So Many Unexpected Gifts Along The Way...

Lisa Partee By Lisa Partee, 9th May 2013 | Follow this author | RSS Feed
Posted in Wikinut>Family>Parenting

I have been recovering from drug abuse for 2 yrs, 7 mos, and 24 days. If I were to script my journey and the gifts I would like at the beginning of this process, I surely would have short-changed myself!

It is so important for recovering parents to remember that our children were hurt just as bad from our illness. As we get better, so will they!

So Many Unexpected Gifts Along the Way...

I spent so much time thinking yesterday. I actually was kinda stuck in my head…you know, all consumed with self. My little one, OliviaGrace, was laying close to me on the floor playing with the apps on my phone. I will admit, I was so glad that she was distracted and quiet because myself wanted to continue thinking about me. A few minutes go by and I hear the littlest, saddest voice say, “Momma, why doesn’t my daddy love me?” I looked over at her long, long legs and followed them all the way up to her face…her eyes never left my phone.

The Daddy…ten years ago, when I was first introduced to the fellowship of NA. I look back and I shudder….

I had not a clue what “Recovery” meant but I was busy busy busy with meetings and dances and and letting all the men in the group tell me how pretty I was. See, back then, when the addiction was “just” pills, I really didn’t see myself in the same light as those reformed hoes and parolees and people that were missing teeth and only got to see there kids under supervision. No. I’ll never forget boasting, “Yeah…I don’t know about that life you all speak of. My drug, you ask? (laughter) Well, if my primary coverage didn’t pay for it, my secondary did!”

*dear God, I am so sorry…*

Looking back on that experience, the best thing that I walked away with was my little happy surprise baby at the age of 37. I called her Cookie.

Now, outwardly, it seemed as though I sorta held it together for about three years. Ummm…no, no it was really really bad. I managed to work-in a black out most days. I would spend $300 on frozen dinners when I got paid. My house was dirty and going into foreclosure and my Cookie just kinda waded around with me as I tried to get through each day. She was so naughty and undisciplined. Poor baby.

When she was 3 my life bottomed out and thus began three years that I was physically away from my children. Cookie was with family and I told myself she was okay…she wasn’t. She needed her mommy and she never stopped asking for me. I came home in 2010 and I believe it was probably as a result of my “happy surprise baby’s” prayers for me while I was in the wilderness…

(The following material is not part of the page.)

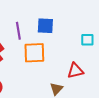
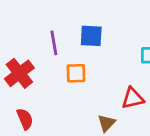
orange square: (34, 53) -> (76, 73), size x0.7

Restoration ensued…my children I fell in love with each other all over again and it was actually better than when I first saw them as tiny babies because this time I knew that the cost of my disease had been paid by their tears. I knew that the beauty of my babies had nothing to do with their smooth brown skin and shiny thick hair…and their wide, hopeful eyes every single time they placed their arms around my neck and just gave me love that was so so pure…I want to believe that a long time ago, God looked at me and said, “She’s gonna get lost and need some prayers and some love one day…let me send her angels now.” Wow…that still brings up the d e e p w i d e a c h e. But for Grace and Mercy… .

So, last night, I knew that it was important to put me aside for a while and help my angel re-visit some things that were still hurting her. I pulled her close and I told her a story. I said, “Baby, your daddy loves you very very much. But he, and I, suffer from a disease. I want you to imagine that this disease looks like a monster that lives inside of you. It walks around in your heart and in your soul and it breaks and destroys every single thing it can find. And even when you look at that monster and say, ‘I love my babies…’ it screams back at you, “I DON’T FUCKING CARE ABOUT THOSE KIDS-YOU WILL LOVE ONLY ME!!”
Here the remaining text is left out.